The "startsWith" anti-pattern is a common pitfall in applications performing early configuration loading. A seemingly minor oversight in command-line parsing can lead to a total system compromise. By adhering to these principles, developers can provide the convenience of deeplinks and automation without compromising user system security.
Key Takeaways
- The Claude Code RCE highlights that even advanced AI tools are vulnerable to fundamental software security flaws, particularly input validation issues.
- "Eager parsing" of raw
process.argv arrays without context is a dangerous anti-pattern that can lead to flag injection.

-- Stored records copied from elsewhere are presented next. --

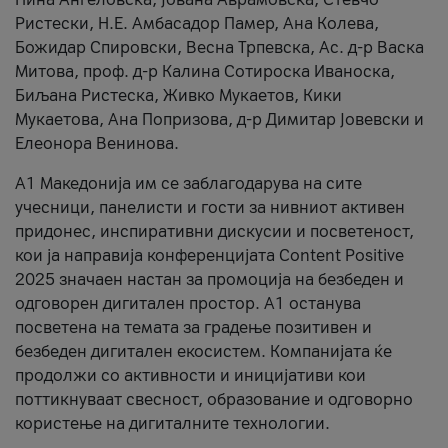
Ристески, Н.Е. Амбасадор Памер, Ана Колева,
Божидар Спировски, Весна Трпевска, Ас. д-р Васка
Митова, проф. д-р Калина Сотироска Иваноска,
Биљана Ристеска, Живко Мукаетов, Кики
Мукаетова, Ана Попризова, д-р Димитар Јовевски и
Елеонора Венинова.
А1 Македонија им се заблагодарува на сите
учесници, панелисти и гости за нивниот активен
придонес, инспиративни дискусии и посветеност,
кои ја направија конференцијата Content Positive
2025 значаен настан за промоција на безбеден и
одговорен дигитален простор. А1 останува
посветена на темата за градење позитивен и
безбеден дигитален екосистем. Компанијата ќе
продолжи со активности и иницијативи кои
поттикнуваат свесност, образование и одговорно
користење на дигиталните технологии.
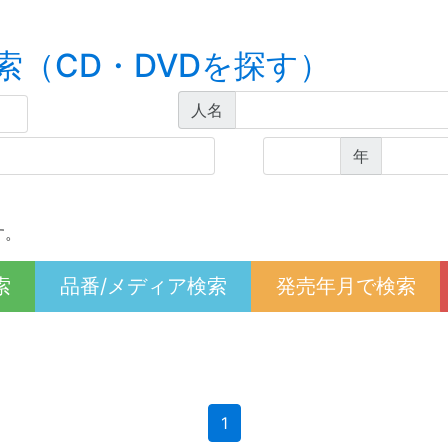
索（CD・DVDを探す）
人名
年
す。
索
品番/メディア検索
発売年月で検索
(current)
1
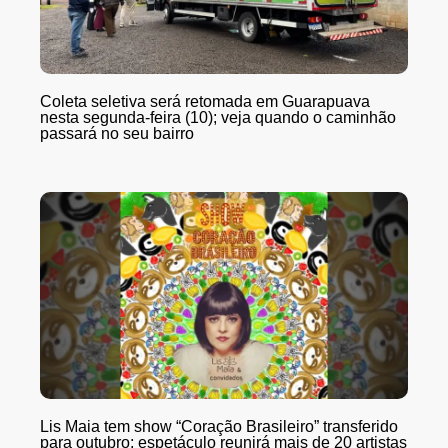
Coleta seletiva será retomada em Guarapuava
nesta segunda-feira (10); veja quando o caminhão
passará no seu bairro
Lis Maia tem show “Coração Brasileiro” transferido
para outubro; espetáculo reunirá mais de 20 artistas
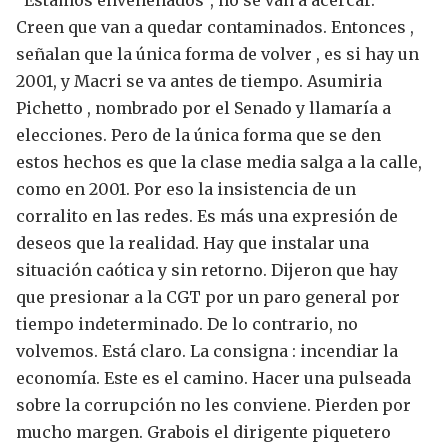
Creen que van a quedar contaminados.
Entonces ,
señalan que la única forma de volver , es si hay un
2001, y Macri se va antes de tiempo. Asumiria
Pichetto , nombrado por el Senado y llamaría a
elecciones.
Pero de la única forma que se den
estos hechos es que la clase media salga a la calle,
como en 2001.
Por eso la insistencia de un
corralito en las redes. Es más una expresión de
deseos que la realidad.
Hay que instalar una
situación caótica y sin retorno.
Dijeron que hay
que presionar a la CGT por un paro general por
tiempo indeterminado. De lo contrario, no
volvemos.
Está claro.
La consigna : incendiar la
economía.
Este es el camino. Hacer una pulseada
sobre la corrupción no les conviene. Pierden por
mucho margen. Grabois el dirigente piquetero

- Deeplinks, while convenient, can serve as potent attack vectors if their inputs are not rigorously sanitized and validated.
- Robust command-line parsing libraries and context-aware input handling are crucial for preventing RCE vulnerabilities in CLI tools.
- Developers should always be skeptical of external data and implement strong security practices, especially when dealing with features that allow arbitrary command execution.
Ensure your Claude Code CLI is updated to version 2.1.118 or later. Verify your version by running claude --version in your terminal. Exercise caution when clicking deeplinks from untrusted sources.